His eyes finally quit roaming and focused on me and Sid. It was an intense look where you could just tell he was evaluating how much of a threat you posed to him. If it would be worth his while to fight.
To be honest, I didn't like my own evaluation of the results of that possibility.
I'm a damn good cop, but this guy moved more like a Marine, and professional soldiers usually beat out us normal peacekeepers.
"Who are you? What's going on here?" he asked in a deep baritone, breaking the stare-off.
"That's what I'd like to know," I replied.
His stance relaxed a bit after a heartbeat, an amused light flickering in his eyes and ghosting across his face. He shifted a bit to look more directly at me, though not enough to lose sight of Sid.
"I asked first," he said with a near-patronizing smirk.
I chewed the answer over for a moment, weighing the pros and cons of introducing myself first. People tend to act differently when they know they're dealing with a cop. Some pander to the authority we represent, others rebel. Some people freak out thinking we're out to take them in for something, others want us to take someone else in for them. Military guys tend to respect the badge, but militaristic tells didn't mean he actually served, just that life was a war zone to him.
"Lieutenant Murphy, Chicago Police Department," I said, deciding to take the plunge. John Doe flinched just the tiniest bit at that, something intense flashing across his face before it closed off. "My partner, Detective Kirmani," I gestured to Sid, who got no such reaction. "We got called in about a murder and dead body. Turned out you weren't really dead."
He snorted at that last bit while his eyes flickered over myself and Sid again.
"Do I get to see a badge to back that up, or am I just supposed to take your word on it?" he asked warily.
I wanted to feel insulted by that, and maybe I was a bit, but there was a certain sensibility in wanting confirmation that complete strangers are who and what they say they are.
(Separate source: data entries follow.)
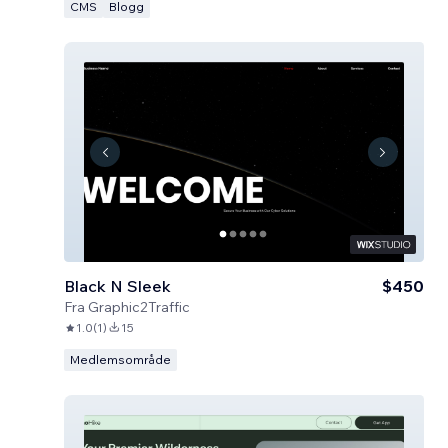
CMS
Blogg
Black N Sleek
$450
Fra
Graphic2Traffic
1.0
(
1
)
15
Medlemsområde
Sid and I both pulled our badges out to show the guy, who gave them some intense scrutiny before nodding to himself, satisfied we weren't fake cops. There was also a flicker of something else in his eyes, tugging at the edges of his expression. I wanted to call it fear or panic, maybe confusion. Regardless, there were thoughts whirling behind that face.
"And you are?" Sid asked when our mystery man still didn't introduce himself after a good ten seconds.
"Hmm? Oh right, my name's Harry. Harry McCoy."
AN: Just to be perfectly clear, the two Harry's do not look alike/aren't doppelgängers (which can be explained with LeFay vs Morningway, at the minimum). Just look at the cover art. TV!Harry is, of course, as he appears in the show. So he looks like Paul Blackthorne, which makes him 6'3" or so. Book!Harry has all his Book looks, includnig being 6'9". Though if you want to know what a good live-action/real look for him is, Jason Bernardo was great in the Peace Talks and Battle Ground book trailers. Or you could go with the book covers, minus the hat. Book!Harry doesn't do hats.
Also, I checked how long it takes for a corpse to look not so alive, the internet said around 15-25 minutes, and that it's less noticeable in pale people, which Book!Harry describes himself as. Not to mention Connie and Sid walked in with the preconception that they were dealing with a corpse, so a corpse is what they saw. Until it started moving, lol.